> _DATA EXCERPTS_
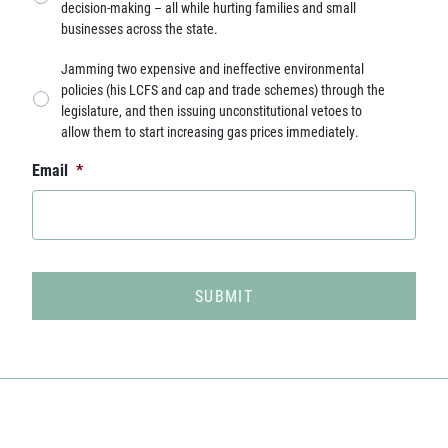
decision-making – all while hurting families and small
businesses across the state.
Jamming two expensive and ineffective environmental
policies (his LCFS and cap and trade schemes) through the
legislature, and then issuing unconstitutional vetoes to
allow them to start increasing gas prices immediately.
Email
*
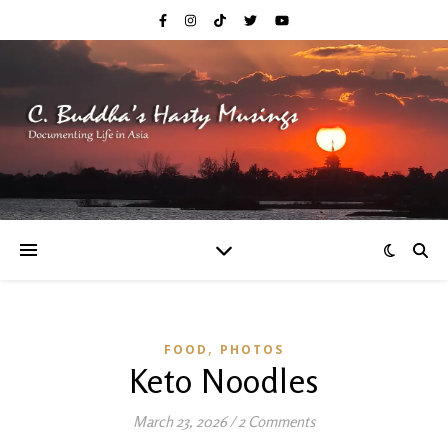
,
FOOD
PHOTOS
Keto Noodles
March 23, 2026
/
2 Comments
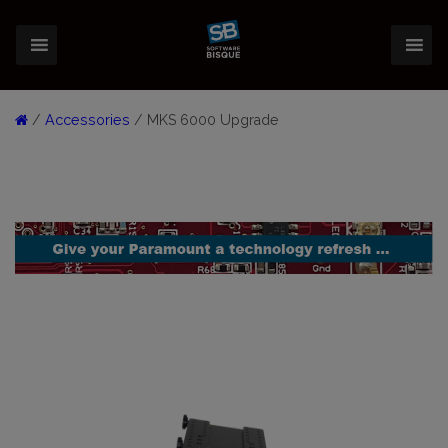
/
Accessories
/ MKS 6000 Upgrade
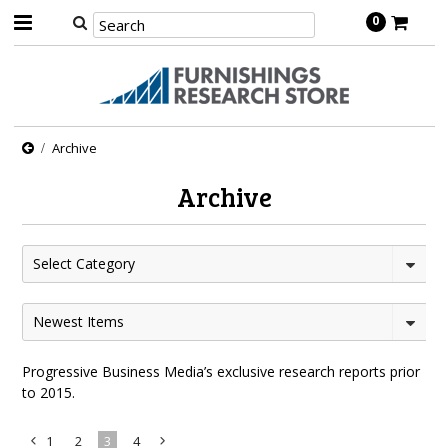
0
Archive
Archive
Select Category
Newest Items
Progressive Business Media’s exclusive research reports prior
to 2015.
1
2
3
4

> _TASK GOAL_
Copy the data exactly. Pictures do not belong in the copy.

> _YOUR SOLUTION_
decision-making – all while hurting families and small
businesses across the state.
Jamming two expensive and ineffective environmental
policies (his LCFS and cap and trade schemes) through the
legislature, and then issuing unconstitutional vetoes to
allow them to start increasing gas prices immediately.
Email
*
,
FOOD
PHOTOS
Keto Noodles
March 23, 2026
/
2 Comments
/
Accessories
/ MKS 6000 Upgrade
0
Archive
Archive
Select Category
Newest Items
Progressive Business Media’s exclusive research reports prior
to 2015.
1
2
3
4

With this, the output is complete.